### WORK TASK
The line containing "Быстрый ответ на Ваш вопрос —" marks the start. Restate it and every following line through the end of the records exactly, and nothing else, leaving out the pictures.

START SOURCE DATA

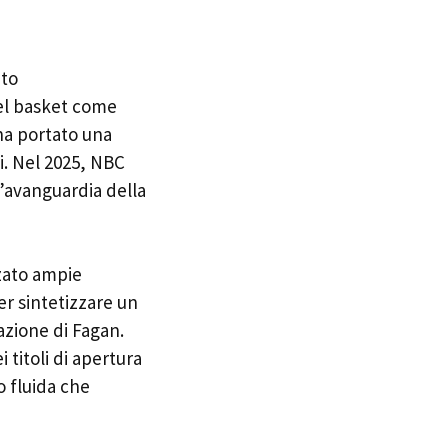
ato
el basket come
ha portato una
i. Nel 2025, NBC
ll’avanguardia della
zzato ampie
r sintetizzare un
nazione di Fagan.
 titoli di apertura
o fluida che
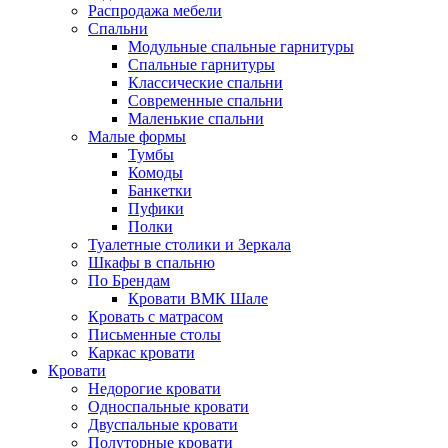
Распродажа мебели
Спальни
Модульные спальные гарнитуры
Спальные гарнитуры
Классические спальни
Современные спальни
Маленькие спальни
Малые формы
Тумбы
Комоды
Банкетки
Пуфики
Полки
Туалетные столики и Зеркала
Шкафы в спальню
По Брендам
Кровати ВМК Шале
Кровать с матрасом
Письменные столы
Каркас кровати
Кровати
Недорогие кровати
Односпальные кровати
Двуспальные кровати
Полуторные кровати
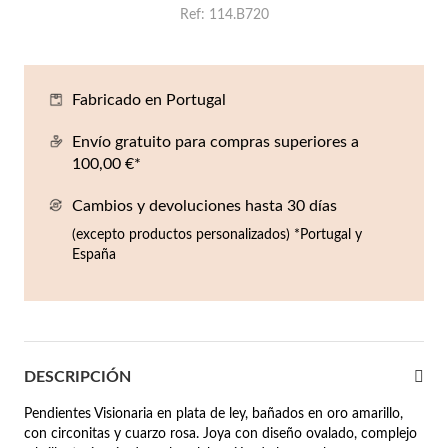
Ref
114.B720
Co
Pu
An
Pe
Pe
lojes Hombre
llares
Es
Pu
Pe
Gr
agancias
Fabricado en Portugal
lseras
Envío gratuito para compras superiores a
r Valor
100,00 €*
llos
sta €50
Cambios y devoluciones hasta 30 días
ndientes
sta €100
(excepto productos personalizados) *Portugal y
España
sta €200
mbre
Novedades
sta €300
€300
DESCRIPCIÓN
asiones
Pendientes Visionaria en plata de ley, bañados en oro amarillo,
con circonitas y cuarzo rosa. Joya con diseño ovalado, complejo
da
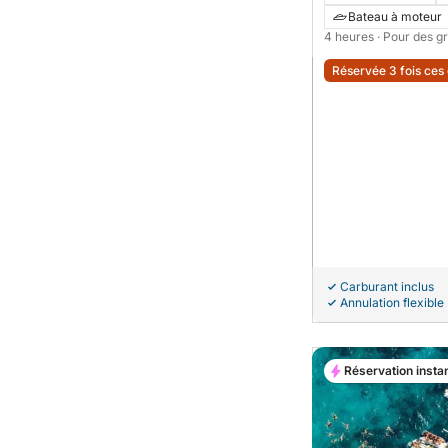
Bateau à moteur
4 heures
· Pour des g
Réservée 3 fois ces
Carburant inclus
Annulation flexible
Réservation insta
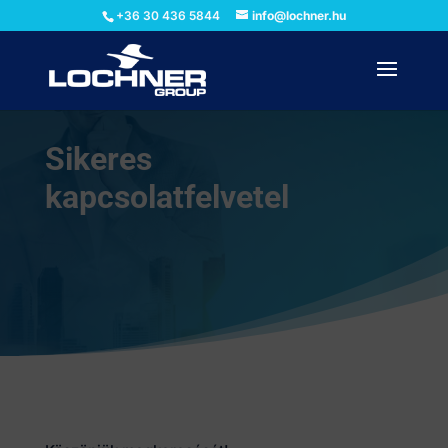
+36 30 436 5844
info@lochner.hu
Sikeres
kapcsolatfelvetel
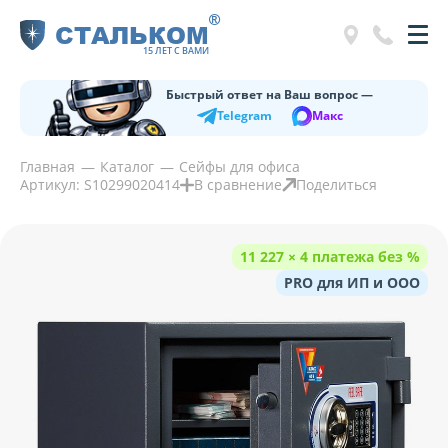
®
СТАЛЬКОМ
15 ЛЕТ С ВАМИ
Быстрый ответ на Ваш вопрос —
Telegram
Макс
Главная
Каталог
Сейфы для офиса
Артикул: S10299020414
В сравнение
Поделиться
11 227 × 4 платежа без %
PRO для ИП и ООО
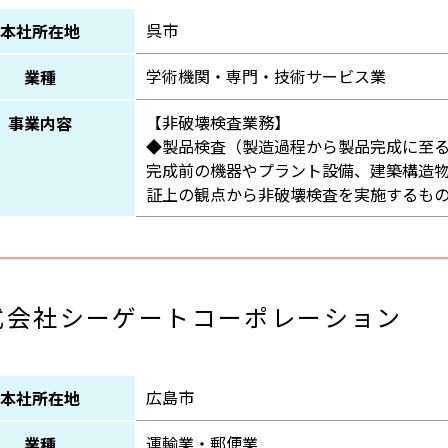
呉市
本社所在地
学術機関・専門・技術サービス業
業種
【非破壊検査業務】
事業内容
◆製品検査（製造過程から製品完成に至
完成前の機器やプラント設備、建築構造
証上の観点から非破壊検査を実施するも
式会社シーゲートコーポレーション
広島市
本社所在地
運輸業・郵便業
業種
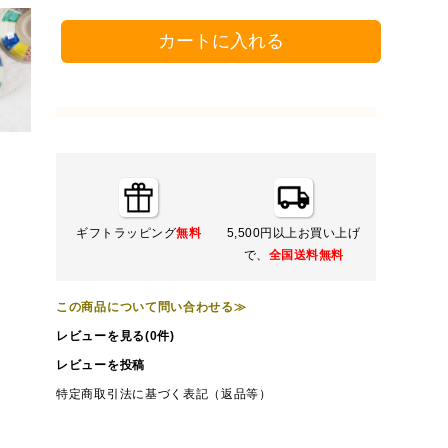
カートに入れる
ギフトラッピング
無料
5,500円以上お買い上げ
で、
全国送料無料
この商品について問い合わせる≫
レビューを見る(0件)
レビューを投稿
特定商取引法に基づく表記（返品等）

END SOURCE DATA

### WRITTEN ANSWER
Быстрый ответ на Ваш вопрос —
Telegram
Макс
Главная
Каталог
Сейфы для офиса
Артикул: S10299020414
В сравнение
Поделиться
11 227 × 4 платежа без %
PRO для ИП и ООО
呉市
本社所在地
学術機関・専門・技術サービス業
業種
【非破壊検査業務】
事業内容
◆製品検査（製造過程から製品完成に至
完成前の機器やプラント設備、建築構造
証上の観点から非破壊検査を実施するも
式会社シーゲートコーポレーション
広島市
本社所在地
運輸業・郵便業
業種
カートに入れる
ギフトラッピング
無料
5,500円以上お買い上げ
で、
全国送料無料
この商品について問い合わせる≫
レビューを見る(0件)
レビューを投稿
特定商取引法に基づく表記（返品等）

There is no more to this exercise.